Edited by R.H. Macdonald. Saskatoon, Western Producer Prairie Books, c1985. 180pp, paper, $12.95, ISBN 0-88833-141-X. CIP
Volume 14 Number 2
William Bleasdell Cameron was born in Trenton, Ontario in 1862. He died in 1951. Through two different centuries he travelled, worked in a variety of occupations, and wrote prolifically. The editor, R.H. Macdonald, has selected a cross section of some of Cameron's best writing. In this book are articles that appeared in magazines such as The Beaver, The Canadian Magazine, and Western Field and Stream. In addition, there are excerpts from a book of Cameron's entitled Blood Red the Sun (Kenway, 1926). Most of these articles are Cameron's eyewitness accounts of people and events in the West, and five are fictional stories based on his experiences. All of them are brief, but well written and informative.
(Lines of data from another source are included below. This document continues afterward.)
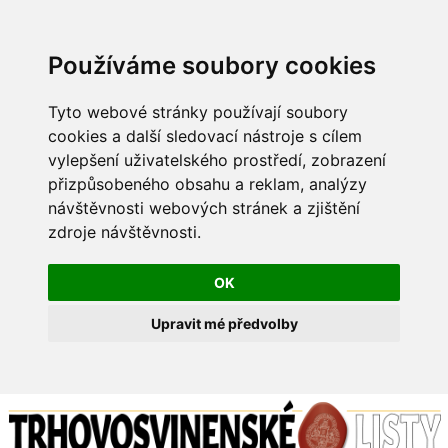
Používáme soubory cookies
Tyto webové stránky používají soubory
cookies a další sledovací nástroje s cílem
vylepšení uživatelského prostředí, zobrazení
přizpůsobeného obsahu a reklam, analýzy
návštěvnosti webových stránek a zjištění
zdroje návštěvnosti.
OK
Upravit mé předvolby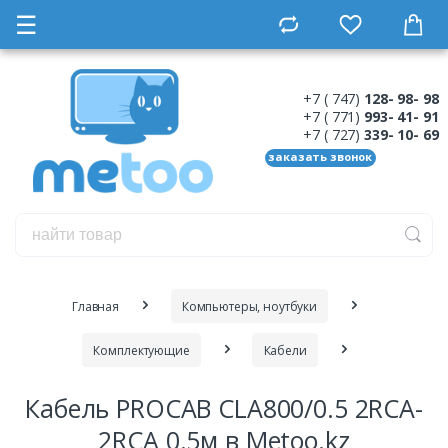
☰
+7 ( 747)
128- 98- 98
+7 ( 771)
993- 41- 91
+7 ( 727)
339- 10- 69
заказать звонок
Главная
Компьютеры, ноутбуки
Комплектующие
Кабели
Кабель PROCAB CLA800/0.5 2RCA-
2RCA 0.5м в Metoo.kz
In "The Romance of Pemmican," for example, Cameron writes that the buffalo meat was cut into wide thin sheets, dried, then placed upon a hide threshing floor with the sides elevated on short pegs to form a sort of basin and beaten with flails or between stones until the meat was reduced almost to a powder. . . .The melted fat was next poured over the shredded meat in the threshing basin and the whole mixed to the consistency of paste. That was pemmican. There is more admiration than antipathy in Cameron's description of Wandering Spirit in 1885: Stripped to the skin, wearing breech-clout and moccasins only, Winchester in hand and bands of cartridges encircling his body, astride his tall grey mare, his eyes flashing and black hair tossing in the wind. . .(he) is the living breathing illustration of a vanished type-the Indian warrior on the warpath. Cameron appeared to enjoy his life and experiences in the West, and expresses an admiration for many of the people he met there. There are ten pages of illustrations including Cameron and his family, as well as people and places that he writes about. An index is included. The text deserved better quality paper than the "scrap" variety used in this publication. Recommended.